About Long Winter by Night by Elizabeth Wasden
In many ways, I can trace "Long Winter by Night"'s origins to 1995. I was studying in Moscow and had a month before I returned to the States. I'd seen a fair amount of the city thanks to its Metro system and a cheap student pass, but even the lure of Detski Mir and its amusing latex Yeltsin masks hadn't enticed me to ride the Red Line up to Lubyanka Square. Uh-uh. No way. Thinking about the place gave me bad vibes.
So when friends told me about a kick-ass Futurist museum a few blocks away from the square, I took a deep breath and sucked it up. After an uneventful train ride, I was stoked to hit the museum. Maybe check out Children's World and grab one of those Yeltsin masks.

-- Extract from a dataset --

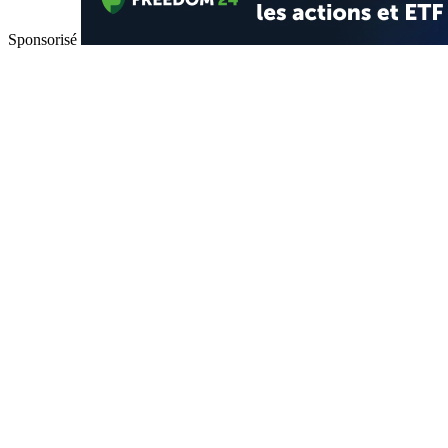
Sponsorisé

When we emerged from the Metro, that solid yellow building on the square gave me the fucking heebies. Lubyanka was as unavoidable in twentieth-century Russian history as it was on the square. Words from Darkness at Noon and Sofia Petrovna swirled inside my head. My mind played out flickering images of someone being dragged into Lubyanka's great belly, snow scouring the square, screams echoing across the darkness of night.
People gave it—-the building—-a wide berth. Kept their eyes ahead. Traffic flowed, refusing to bottleneck. Best not to get the beast's attention, even in the brave new world of the FSB. Paranoia rippled through the cold air.
So I looked away and found Children's World and its windows. Sure enough, I could see the Yeltsin masks lined up inside, drooping from thin chrome arms. I told myself that maybe I'd come back before the semester ended and buy one, but I took a last glance at the Lubyanka, stared right at it, and headed away from the square, never to return. After an afternoon with the Futurists, we decided to wander elsewhere and return to the university via the Kitai Gorod station. That was that.
Of course, another person (a more normal sort, perhaps) might perceive Lubyanka as an innocuous yellow building, deduce that it serves some capacity in the Russian federal government. It's across the square from Moscow's most famous toy store—-how could it have been the headquarters of the secret police? That day in Lubyanka Square really impacted my understanding of setting and perception when I considered it later.
In "Long Winter by Night," I wanted to use that individual sense of perception as a key element. It makes sense that prudish Stalin sees Baba Yaga the witch as an "old hag" while the over-sexed Beria would perceive her as sensual and beautiful. Of course, one might also wonder if that perception is true or if Baba Yaga has magicked her appearance to suit the perceptions and desires of her subjects.
Working backwards, the biographies of the early 2000s did much to form my characterization of Stalin and Beria. From the trashy yet eminently readable The Court of the Red Tsar to more academic biographies of Khrushchev and Beria, I had plenty of texts to pilfer. I chose Beria and Stalin specifically because they were the two most powerful men in the Soviet Union in 1941. This fit Baba Yaga's motivations in the "Long Winter by Night" universe. Neither would hold her interest otherwise. Stalin and Beria also shared a complex relationship, one more hate-love than love-hate, which fuels character motivations.
Going further back, the old rumors I first heard in college regarding Stalin's reaction to the German invasion in 1941—-passed out or drunk for a full week, locked up in his dacha bedroom, refused to admit that the invasion had occurred, and so on—-had always fascinated me. There are already so many stories and legends surrounding those chaotic days. Why not add another?
So I did.
I hope you enjoy "Long Winter by Night."